Title: Re: [intel] some of the tools used for attacking terrorist forums
Post by: kmfkewm on February 22, 2012, 07:28 am
I went to an Islamic terrorism forum once. They told their members not to rely on Tor to keep them anonymous.

Durka Durka Durka Durka!

Wait, is that a black helicopter I see... O_o

For Real! How do people that live in caves and in a desert stay up with technology like this?

If you think all radical islamic terrorists live in caves in deserts (or even...many of them?) you are painfully naive.

Quote
They contract out to that company that was exposed in the UK who was making exploits and selling their forum killing services.
The CCC analyzed their stuff and found painfully amateur coding and typical script kiddy stuff. The DerpaDerkas don't know what they're doing and have shit site security and usually no security updates as they are out shooting off AKs and smoking opium.

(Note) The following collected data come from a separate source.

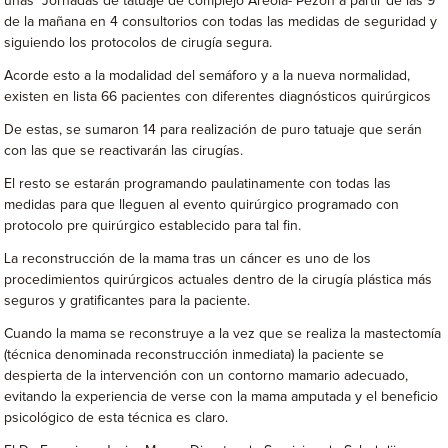
unas “Jornadas de tatuaje de complejo Areola- Pezón a partir de las 9
de la mañana en 4 consultorios con todas las medidas de seguridad y
siguiendo los protocolos de cirugía segura.
Acorde esto a la modalidad del semáforo y a la nueva normalidad,
existen en lista 66 pacientes con diferentes diagnósticos quirúrgicos
De estas, se sumaron 14 para realización de puro tatuaje que serán
con las que se reactivarán las cirugías.
El resto se estarán programando paulatinamente con todas las
medidas para que lleguen al evento quirúrgico programado con
protocolo pre quirúrgico establecido para tal fin.
La reconstrucción de la mama tras un cáncer es uno de los
procedimientos quirúrgicos actuales dentro de la cirugía plástica más
seguros y gratificantes para la paciente.
Cuando la mama se reconstruye a la vez que se realiza la mastectomía
(técnica denominada reconstrucción inmediata) la paciente se
despierta de la intervención con un contorno mamario adecuado,
evitando la experiencia de verse con la mama amputada y el beneficio
psicológico de esta técnica es claro.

I highly doubt that '95% accuracy' claim, definitely smells of a salesman for one of these contractors trying to convince scared govt employees into buying their junkware.

Also remember, they couldn't find Osama bin laden yet he was cleartext sending messages through hotmail and yahoo accounts in the same computer cafe's everyday through the same couriers and yet it took them forever to find him.

Yeah in general I think they have shitty computer skills, but they certainly have some forums that know about Tor etc. The 95% accuracy claim is true, I don't see why you doubt it since you don't apparently know anything about the technology.

Yeah it did take them for ever to find Osama. Honestly makes me question how hard they were looking.